(Exercise materials begins)

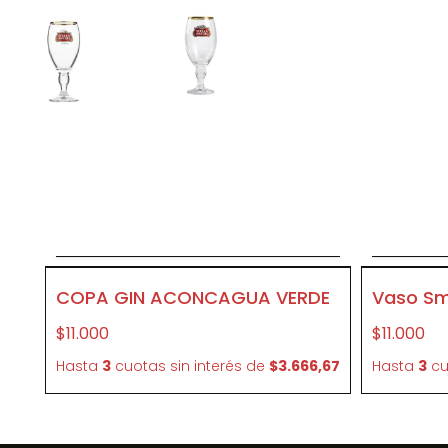
Agregar al carrito
CR57
CR50
COPA GIN ACONCAGUA VERDE
Vaso Smi
$11.000
$11.000
Hasta
3
cuotas sin interés
de
$3.666,67
Hasta
3
cu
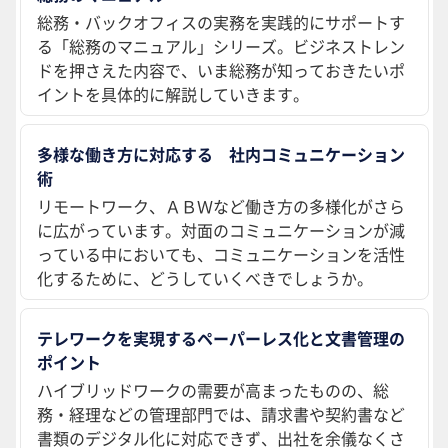
総務・バックオフィスの実務を実践的にサポートす
る「総務のマニュアル」シリーズ。ビジネストレン
ドを押さえた内容で、いま総務が知っておきたいポ
イントを具体的に解説していきます。
多様な働き方に対応する 社内コミュニケーション
術
リモートワーク、ＡＢＷなど働き方の多様化がさら
に広がっています。対面のコミュニケーションが減
っている中においても、コミュニケーションを活性
化するために、どうしていくべきでしょうか。
テレワークを実現するペーパーレス化と文書管理の
ポイント
ハイブリッドワークの需要が高まったものの、総
務・経理などの管理部門では、請求書や契約書など
書類のデジタル化に対応できず、出社を余儀なくさ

(Exercise materials ends)

Prompt:
Above are the records; print them all exactly and keep the pictures out.

The answer:
Agregar al carrito
CR57
CR50
COPA GIN ACONCAGUA VERDE
Vaso Smi
$11.000
$11.000
Hasta
3
cuotas sin interés
de
$3.666,67
Hasta
3
cu
総務・バックオフィスの実務を実践的にサポートす
る「総務のマニュアル」シリーズ。ビジネストレン
ドを押さえた内容で、いま総務が知っておきたいポ
イントを具体的に解説していきます。
多様な働き方に対応する 社内コミュニケーション
術
リモートワーク、ＡＢＷなど働き方の多様化がさら
に広がっています。対面のコミュニケーションが減
っている中においても、コミュニケーションを活性
化するために、どうしていくべきでしょうか。
テレワークを実現するペーパーレス化と文書管理の
ポイント
ハイブリッドワークの需要が高まったものの、総
務・経理などの管理部門では、請求書や契約書など
書類のデジタル化に対応できず、出社を余儀なくさ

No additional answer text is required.